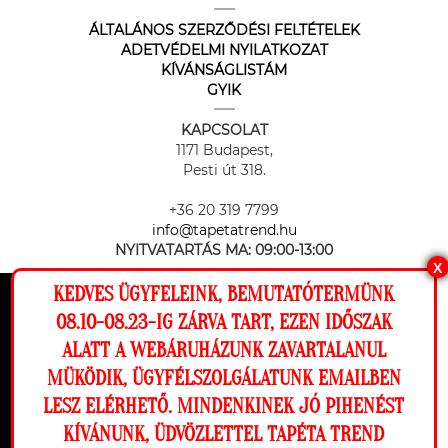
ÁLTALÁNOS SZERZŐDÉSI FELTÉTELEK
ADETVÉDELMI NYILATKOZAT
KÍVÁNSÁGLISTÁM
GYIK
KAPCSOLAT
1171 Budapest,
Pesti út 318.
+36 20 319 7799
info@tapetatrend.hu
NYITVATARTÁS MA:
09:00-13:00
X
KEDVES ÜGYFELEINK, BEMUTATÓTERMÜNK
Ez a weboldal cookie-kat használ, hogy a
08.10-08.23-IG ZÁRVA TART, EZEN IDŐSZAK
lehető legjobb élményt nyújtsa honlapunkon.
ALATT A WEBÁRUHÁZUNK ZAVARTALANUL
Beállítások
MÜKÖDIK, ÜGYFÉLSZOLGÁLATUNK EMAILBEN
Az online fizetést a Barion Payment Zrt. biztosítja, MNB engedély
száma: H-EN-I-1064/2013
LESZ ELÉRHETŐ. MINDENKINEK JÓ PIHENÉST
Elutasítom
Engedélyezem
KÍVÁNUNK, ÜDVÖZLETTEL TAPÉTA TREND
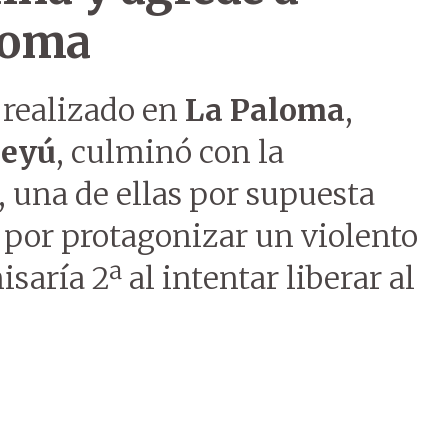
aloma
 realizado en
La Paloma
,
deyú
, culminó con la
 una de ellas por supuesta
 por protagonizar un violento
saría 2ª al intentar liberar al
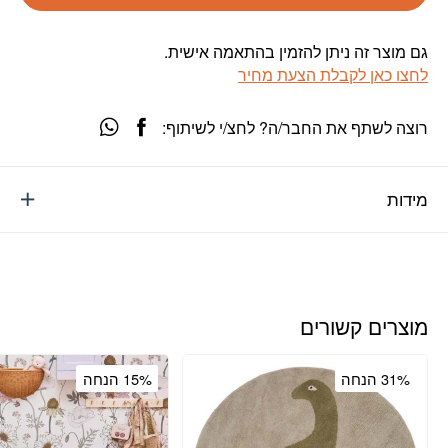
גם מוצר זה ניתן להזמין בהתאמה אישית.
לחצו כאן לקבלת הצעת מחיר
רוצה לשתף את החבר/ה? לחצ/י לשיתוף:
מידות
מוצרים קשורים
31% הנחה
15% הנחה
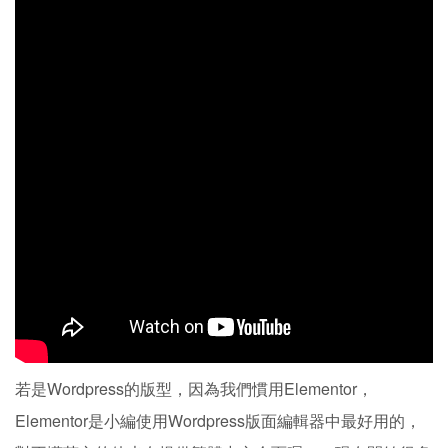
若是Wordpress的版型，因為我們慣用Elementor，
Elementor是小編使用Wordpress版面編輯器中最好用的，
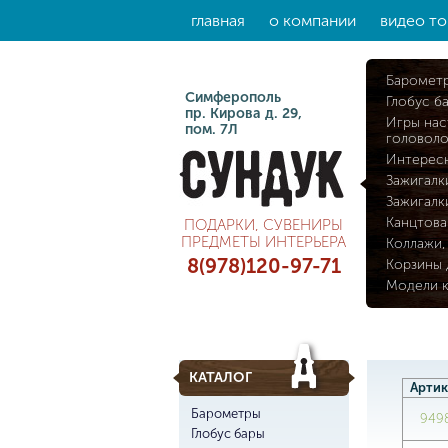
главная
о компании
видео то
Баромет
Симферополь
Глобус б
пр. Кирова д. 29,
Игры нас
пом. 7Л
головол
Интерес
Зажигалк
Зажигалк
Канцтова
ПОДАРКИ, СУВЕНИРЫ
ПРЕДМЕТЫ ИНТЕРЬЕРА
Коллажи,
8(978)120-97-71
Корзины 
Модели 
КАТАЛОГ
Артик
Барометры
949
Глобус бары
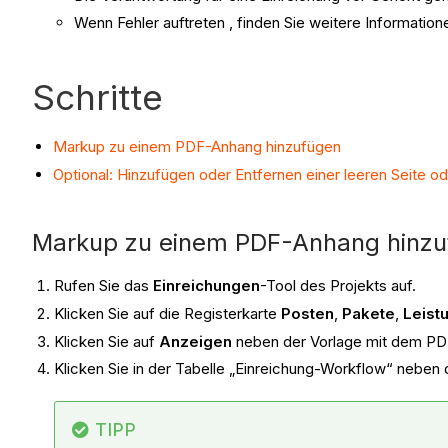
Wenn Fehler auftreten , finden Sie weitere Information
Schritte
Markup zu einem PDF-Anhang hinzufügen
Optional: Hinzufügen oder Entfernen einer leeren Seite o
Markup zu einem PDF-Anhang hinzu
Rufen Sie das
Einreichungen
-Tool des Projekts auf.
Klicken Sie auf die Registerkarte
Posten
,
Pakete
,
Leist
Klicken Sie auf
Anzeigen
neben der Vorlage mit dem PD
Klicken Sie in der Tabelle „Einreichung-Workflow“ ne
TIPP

--*--

▶ **Exercise description**
Go from the first line of the data above to the line containing "culminó con la" and retype exactly those lines, both included, but none of the pictures.

▶ **Written solution**
ÁLTALÁNOS SZERZŐDÉSI FELTÉTELEK
ADETVÉDELMI NYILATKOZAT
KÍVÁNSÁGLISTÁM
GYIK
KAPCSOLAT
1171 Budapest,
Pesti út 318.
+36 20 319 7799
info@tapetatrend.hu
NYITVATARTÁS MA:
09:00-13:00
X
KEDVES ÜGYFELEINK, BEMUTATÓTERMÜNK
Ez a weboldal cookie-kat használ, hogy a
08.10-08.23-IG ZÁRVA TART, EZEN IDŐSZAK
lehető legjobb élményt nyújtsa honlapunkon.
ALATT A WEBÁRUHÁZUNK ZAVARTALANUL
Beállítások
MÜKÖDIK, ÜGYFÉLSZOLGÁLATUNK EMAILBEN
Az online fizetést a Barion Payment Zrt. biztosítja, MNB engedély
száma: H-EN-I-1064/2013
LESZ ELÉRHETŐ. MINDENKINEK JÓ PIHENÉST
Elutasítom
Engedélyezem
KÍVÁNUNK, ÜDVÖZLETTEL TAPÉTA TREND
aloma
 realizado en
La Paloma
,
deyú
, culminó con la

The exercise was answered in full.